We were trying to drive from the city on Ireland’s southern coast to the Dingle Peninsula on the west. And we were very, very lost.
On the bright side, everyone was eager to offer directions. The problem was, that eagerness didn’t necessarily correspond with actual knowledge of the route we needed to take.
At one point, we cheered as we spotted a “Thank you for visiting Cork” road sign…only to burst out laughing as a “Welcome to Cork” sign came into view five minutes later.
Word to the wise: Don’t count on making any longish drive in the time it would take you in Canada. If you don’t actually get lost, you’ll likely be pulling over every five minutes to take photos or, in rural areas, to let a flock of sheep cross the road. But even if you’re a classic Type A, I can almost guarantee you won’t mind after a day or two.
We did eventually make it to the gorgeous Dingle Peninsula, and I recommend it highly. Not only is it one of the places where you’re most likely to hear Gaelic on the street, it’s also a hotbed of traditional music. And these days, you can take a newly designated, 2,500-kilometre route called the Wild Atlantic Way along the southern and western coasts all the way from Cork to Malin Head in Donegal, pausing as often as you like for a bit of golf on some of the world’s most renowned courses.
Here are a few other places not to miss.
In Dublin’s fair city
Many Canadians arrive in the country via Dublin, and it’s a rewarding place to spend a few days. Stroll across St. Stephen’s Green, see the illuminated Book of Kells in the Trinity College Library, tour the Guinness Storehouse, and visit the National Gallery of Ireland and the National Museum of Ireland. If you fancy a pint, ask a local to recommend a good pub (all the guidebooks will direct you to the Temple Bar area, but it’s noisy, touristy and overpriced).
Ross castle, Killarney, Ireland at night Pierre Leclerc / shutterstock.com
Northern Ireland is part of the United Kingdom, but the border between it and the Republic of Ireland is almost invisible. As a tourist, you may only notice it when you go into a store and realize the currency has changed from euros to pounds.

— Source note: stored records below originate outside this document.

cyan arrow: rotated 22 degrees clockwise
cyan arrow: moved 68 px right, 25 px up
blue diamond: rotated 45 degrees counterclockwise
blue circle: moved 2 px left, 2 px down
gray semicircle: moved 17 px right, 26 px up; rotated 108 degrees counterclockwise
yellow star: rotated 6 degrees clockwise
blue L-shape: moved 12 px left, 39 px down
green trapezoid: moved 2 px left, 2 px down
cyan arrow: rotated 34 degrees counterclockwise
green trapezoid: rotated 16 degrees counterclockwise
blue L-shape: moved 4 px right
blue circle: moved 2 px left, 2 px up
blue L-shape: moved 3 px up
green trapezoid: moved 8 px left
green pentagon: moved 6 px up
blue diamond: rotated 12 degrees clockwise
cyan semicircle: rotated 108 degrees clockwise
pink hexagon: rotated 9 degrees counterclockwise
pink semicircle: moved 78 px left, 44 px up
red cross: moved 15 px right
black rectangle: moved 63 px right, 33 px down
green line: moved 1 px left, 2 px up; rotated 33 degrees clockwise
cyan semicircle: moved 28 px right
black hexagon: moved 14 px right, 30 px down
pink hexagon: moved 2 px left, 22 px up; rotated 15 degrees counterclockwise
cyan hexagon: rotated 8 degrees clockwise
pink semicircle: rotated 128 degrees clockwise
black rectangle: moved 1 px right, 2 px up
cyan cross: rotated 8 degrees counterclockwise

Belfast is worth a visit, particularly for history buffs. The Titanic Belfast centre tells the tale of the famous ship, which was built in the city’s Harland & Wolff shipyard. For a glimpse into more recent history, take a tour of Belfast’s many political murals. And beyond Belfast, the stunning Antrim Coast Road leads to the Giant’s Causeway, an unusual formation of basalt columns stretching out to sea.